# WORK TO COMPLETE
Report the number of lines below in which the word "плетению" occurs. Nothing else is needed.
* * * * * * * * *
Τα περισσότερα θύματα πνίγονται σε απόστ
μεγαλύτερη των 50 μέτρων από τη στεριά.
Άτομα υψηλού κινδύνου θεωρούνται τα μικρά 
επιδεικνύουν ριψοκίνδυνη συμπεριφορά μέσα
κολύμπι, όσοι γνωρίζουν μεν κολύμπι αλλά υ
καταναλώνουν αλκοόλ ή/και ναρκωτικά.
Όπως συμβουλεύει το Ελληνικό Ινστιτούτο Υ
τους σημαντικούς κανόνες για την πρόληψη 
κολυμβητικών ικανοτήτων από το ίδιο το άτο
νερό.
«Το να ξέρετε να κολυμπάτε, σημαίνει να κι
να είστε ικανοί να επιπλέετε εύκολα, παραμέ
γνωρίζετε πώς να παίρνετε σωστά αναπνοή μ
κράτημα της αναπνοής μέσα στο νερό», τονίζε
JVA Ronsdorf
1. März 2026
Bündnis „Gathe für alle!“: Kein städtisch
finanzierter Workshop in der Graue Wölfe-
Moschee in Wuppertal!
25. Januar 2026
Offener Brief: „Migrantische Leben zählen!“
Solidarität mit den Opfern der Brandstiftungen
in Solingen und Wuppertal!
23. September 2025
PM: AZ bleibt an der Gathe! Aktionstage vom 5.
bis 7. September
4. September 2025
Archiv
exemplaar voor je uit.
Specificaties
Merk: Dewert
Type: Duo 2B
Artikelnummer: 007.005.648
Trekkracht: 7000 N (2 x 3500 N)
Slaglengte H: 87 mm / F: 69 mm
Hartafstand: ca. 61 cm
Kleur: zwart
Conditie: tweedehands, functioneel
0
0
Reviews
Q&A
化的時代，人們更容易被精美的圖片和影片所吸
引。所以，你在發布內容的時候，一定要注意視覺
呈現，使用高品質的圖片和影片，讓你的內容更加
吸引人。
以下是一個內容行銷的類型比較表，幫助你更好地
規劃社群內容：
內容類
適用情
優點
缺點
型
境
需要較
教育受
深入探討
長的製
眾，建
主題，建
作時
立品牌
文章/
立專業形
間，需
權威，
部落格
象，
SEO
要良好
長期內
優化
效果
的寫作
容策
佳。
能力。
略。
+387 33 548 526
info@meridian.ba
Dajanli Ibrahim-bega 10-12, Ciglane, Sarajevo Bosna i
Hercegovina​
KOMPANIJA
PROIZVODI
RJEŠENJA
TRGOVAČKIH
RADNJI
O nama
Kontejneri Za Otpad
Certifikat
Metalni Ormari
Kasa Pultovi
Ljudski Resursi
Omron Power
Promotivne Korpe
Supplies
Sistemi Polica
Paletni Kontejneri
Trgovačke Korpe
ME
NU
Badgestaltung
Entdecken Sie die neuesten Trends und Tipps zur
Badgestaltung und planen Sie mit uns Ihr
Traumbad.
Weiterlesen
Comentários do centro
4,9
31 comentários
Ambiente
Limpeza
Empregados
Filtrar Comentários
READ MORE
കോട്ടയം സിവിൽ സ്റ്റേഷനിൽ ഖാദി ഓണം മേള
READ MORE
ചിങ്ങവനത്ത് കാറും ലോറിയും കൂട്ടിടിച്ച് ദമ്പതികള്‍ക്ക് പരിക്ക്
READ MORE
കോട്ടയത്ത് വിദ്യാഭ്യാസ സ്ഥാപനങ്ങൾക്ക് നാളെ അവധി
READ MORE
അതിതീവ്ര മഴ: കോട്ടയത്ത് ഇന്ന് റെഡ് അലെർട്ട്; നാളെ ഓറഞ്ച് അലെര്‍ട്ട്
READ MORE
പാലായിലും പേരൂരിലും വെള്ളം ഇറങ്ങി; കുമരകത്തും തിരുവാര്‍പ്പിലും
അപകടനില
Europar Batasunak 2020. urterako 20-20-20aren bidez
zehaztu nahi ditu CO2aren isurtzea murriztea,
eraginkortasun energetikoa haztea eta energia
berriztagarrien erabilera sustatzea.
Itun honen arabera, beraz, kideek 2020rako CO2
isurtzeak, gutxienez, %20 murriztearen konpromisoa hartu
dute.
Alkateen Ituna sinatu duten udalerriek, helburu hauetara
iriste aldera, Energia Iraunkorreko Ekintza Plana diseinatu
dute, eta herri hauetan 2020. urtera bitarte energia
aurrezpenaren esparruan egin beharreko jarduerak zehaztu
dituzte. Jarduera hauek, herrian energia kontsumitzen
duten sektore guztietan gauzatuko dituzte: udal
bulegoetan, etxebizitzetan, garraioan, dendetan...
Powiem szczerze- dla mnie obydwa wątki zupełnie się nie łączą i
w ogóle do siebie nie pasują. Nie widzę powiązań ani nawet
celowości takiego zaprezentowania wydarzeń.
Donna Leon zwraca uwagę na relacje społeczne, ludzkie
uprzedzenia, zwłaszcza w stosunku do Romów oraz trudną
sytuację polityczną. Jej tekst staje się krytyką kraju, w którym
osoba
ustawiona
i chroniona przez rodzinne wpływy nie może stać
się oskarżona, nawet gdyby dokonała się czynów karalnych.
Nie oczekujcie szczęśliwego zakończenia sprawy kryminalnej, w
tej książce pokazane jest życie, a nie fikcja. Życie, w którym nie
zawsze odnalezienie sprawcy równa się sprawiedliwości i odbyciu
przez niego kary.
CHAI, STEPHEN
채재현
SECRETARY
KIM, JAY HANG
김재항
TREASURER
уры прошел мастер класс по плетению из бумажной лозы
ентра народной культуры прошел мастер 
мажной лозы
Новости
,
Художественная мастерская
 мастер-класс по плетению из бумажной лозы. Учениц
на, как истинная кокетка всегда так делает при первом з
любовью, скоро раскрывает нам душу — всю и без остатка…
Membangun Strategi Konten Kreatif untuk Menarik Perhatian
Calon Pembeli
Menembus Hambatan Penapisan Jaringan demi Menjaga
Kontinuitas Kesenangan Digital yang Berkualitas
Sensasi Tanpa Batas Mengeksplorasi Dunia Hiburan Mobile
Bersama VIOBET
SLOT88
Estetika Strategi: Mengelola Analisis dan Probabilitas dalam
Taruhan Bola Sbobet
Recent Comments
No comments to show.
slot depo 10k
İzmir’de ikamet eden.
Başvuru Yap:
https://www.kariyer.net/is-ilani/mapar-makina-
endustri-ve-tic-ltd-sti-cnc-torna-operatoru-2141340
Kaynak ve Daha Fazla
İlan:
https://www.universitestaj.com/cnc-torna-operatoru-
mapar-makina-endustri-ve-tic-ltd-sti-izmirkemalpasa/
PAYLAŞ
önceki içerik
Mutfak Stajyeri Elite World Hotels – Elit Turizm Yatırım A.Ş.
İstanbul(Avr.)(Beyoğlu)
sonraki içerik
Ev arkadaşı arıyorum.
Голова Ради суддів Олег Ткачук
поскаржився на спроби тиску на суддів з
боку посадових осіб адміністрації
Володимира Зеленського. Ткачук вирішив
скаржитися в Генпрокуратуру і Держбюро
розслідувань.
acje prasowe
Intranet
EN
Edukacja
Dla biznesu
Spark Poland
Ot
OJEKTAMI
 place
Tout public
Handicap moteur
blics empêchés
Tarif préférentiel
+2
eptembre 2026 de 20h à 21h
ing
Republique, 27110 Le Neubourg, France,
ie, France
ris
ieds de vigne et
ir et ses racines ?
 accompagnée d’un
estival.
* * * * * * * * *
# COMPLETED TASK
2